Donald Trump has been a supporter of legalizing sports betting long before he became President of the United States but his administration sided with the professional sports leagues in opposition to allowing New Jersey to offer sports betting.
On Monday morning, New Jersey won a landmark decision by the Supreme Court which could lead to many more U.S. states legalizing betting on college and professional sports. The Supreme Court ruled 7–2 to strike down the federal law that prohibited sports betting from expanding outside of Nevada.
In the 90s, Trump tried to bring legalized sports betting to Atlantic City casinos. In 1992, Congress passed the Professional and Amateur Sports Protection Act. PASPA stopped new states from offering sports betting. Nevada was the only state that had state-sponsored betting. Oregon, Delaware and Montana were grandfathered in. Nevada legalized all forms of sports betting in 1949. New Jersey was the only state that featured commercial gambling for 10 years to legalize sports betting during the first year PASPA took effect. New Jersey was unable to pass the law in 1993.
Trump went on a radio show and ripped Garabed "Chuck" Haytaian, then the speaker of the New Jersey General Assembly, for allowing New Jersey to miss out on legalizing sports betting. Trump believed that taxpayers and senior citizens would be the biggest benefactors of legalizing sports betting in New Jersey.
You can listen to fiery debate between Haytian and Trump below:
While campaigning for the presidency in 2015, Trump was asked about legalizing sport betting and told FOX Sports' Colin Cowherd, "I'm OK with it because it's happening anyway. Whether you have it or you don't have it, you have it."
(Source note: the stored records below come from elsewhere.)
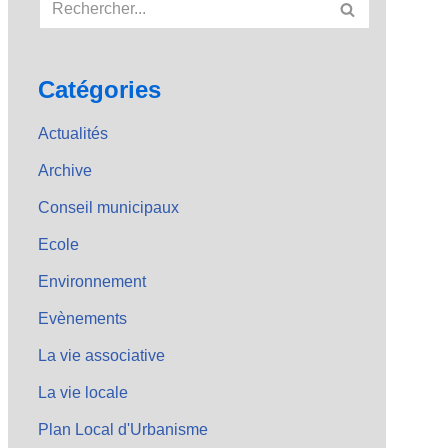
Catégories
Actualités
Archive
Conseil municipaux
Ecole
Environnement
Evènements
La vie associative
La vie locale
Plan Local d'Urbanisme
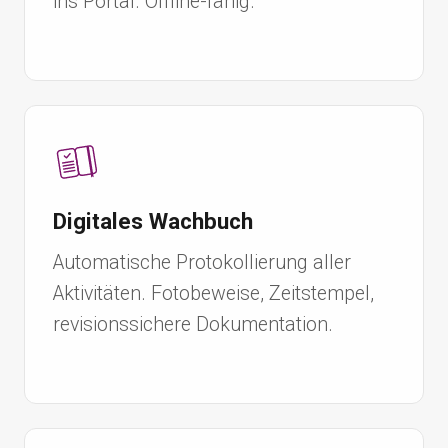
ins Portal. Offline-fähig.
Digitales Wachbuch
Automatische Protokollierung aller
Aktivitäten. Fotobeweise, Zeitstempel,
revisionssichere Dokumentation.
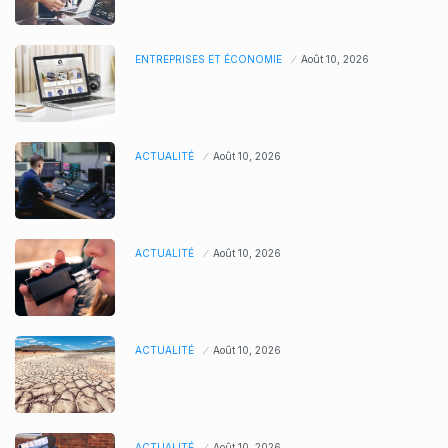
ENTREPRISES ET ÉCONOMIE
Août 10, 2026
ACTUALITÉ
Août 10, 2026
ACTUALITÉ
Août 10, 2026
ACTUALITÉ
Août 10, 2026
ACTUALITÉ
Août 10, 2026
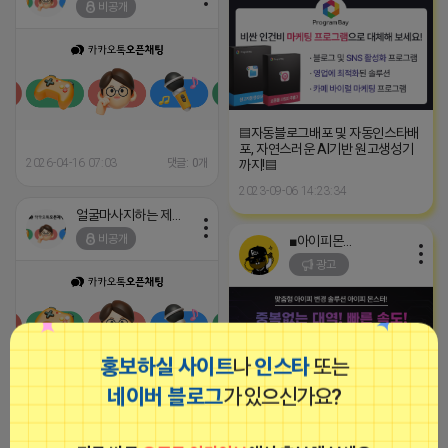
비공개
▤자동블로그배포 및 자동인스타배
포, 자연스러운 AI기반 원고생성기
2026-04-16 07:03
댓글: 0개
까지!▤
2023-09-06 14:23:34
얼굴마사지하는 제이지
비공개
■아이피몬스터■
광고
홍보하실 사이트
나
인스타
또는
N쇼핑 신규 로직 반영 안전함은 높
네이버 블로그
가 있으신가요?
이고, 효율도 따라오고, 최근 상황에
고민 많으신 분들을 위해 준비했습
[아이피몬스터] 전국 최저가 마케팅
니다. - UI 제공 / 일할오픈 및 환불
용 KT아이피서비스!!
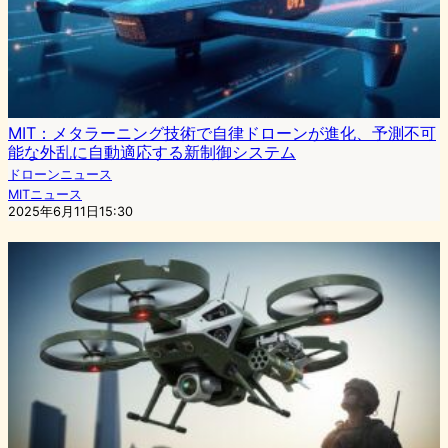
MIT：メタラーニング技術で自律ドローンが進化、予測不可
能な外乱に自動適応する新制御システム
ドローンニュース
MITニュース
2025年6月11日15:30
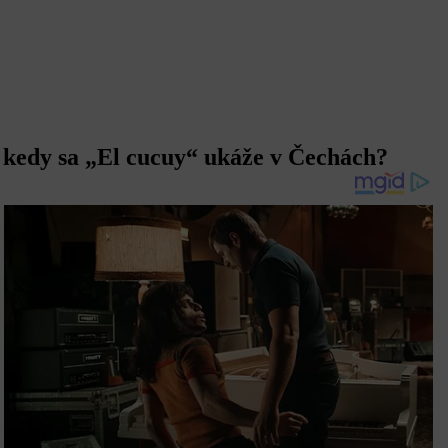
 kedy sa „El cucuy“ ukáže v Čechách?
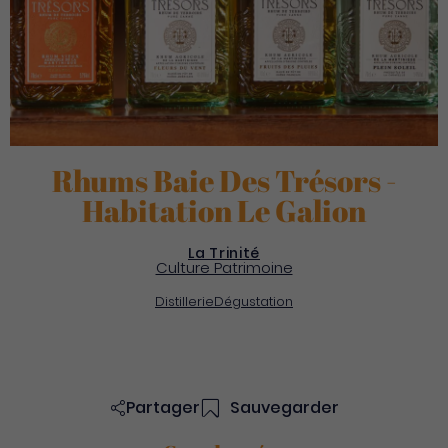
Rhums Baie Des Trésors -
Habitation Le Galion
La Trinité
Culture Patrimoine
Distillerie
Dégustation
Partager
Sauvegarder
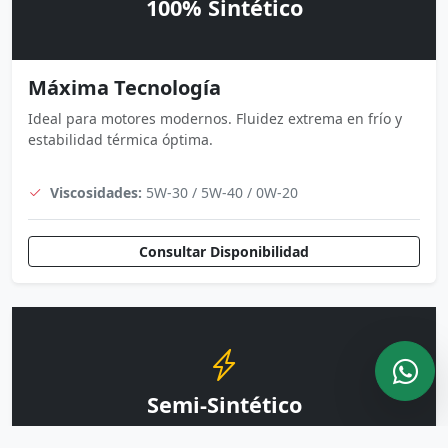
100% Sintético
Máxima Tecnología
Ideal para motores modernos. Fluidez extrema en frío y
estabilidad térmica óptima.
Viscosidades:
5W-30 / 5W-40 / 0W-20
Consultar Disponibilidad
Semi-Sintético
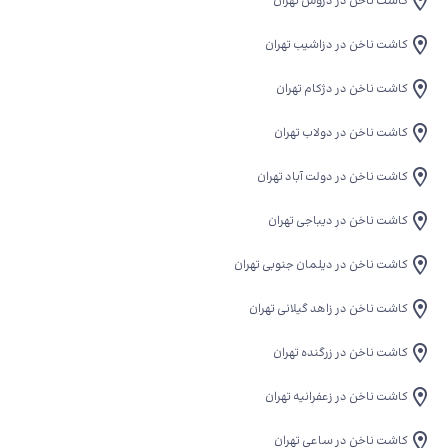
کاشت ناخن در دروس تهران
کاشت ناخن در دزاشیب تهران
کاشت ناخن در دژکام تهران
کاشت ناخن در دولاب تهران
کاشت ناخن در دولت آباد تهران
کاشت ناخن در دیباجی تهران
کاشت ناخن در دیلمان جنوبی تهران
کاشت ناخن در زاهد گیلانی تهران
کاشت ناخن در زرگنده تهران
کاشت ناخن در زعفرانیه تهران
کاشت ناخن در ساعی تهران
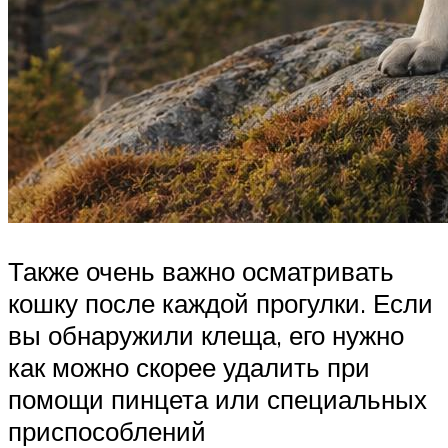
Также очень важно осматривать
кошку после каждой прогулки. Если
вы обнаружили клеща, его нужно
как можно скорее удалить при
помощи пинцета или специальных
приспособлений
In October, Trump's administration sided with the major professional sports leagues on opposing New Jersey's sports betting offering. Trump was going against former New Jersey governor Chris Christie, who also ran against Trump in the presidential race before backing him, who started the challenge of the 1992 federal law. Christie called the major sports leagues hypocrites since they have already started moving hockey and football teams to Las Vegas.
The American Gaming Association estimates that about $150 million is wagered on sports every year in the United States.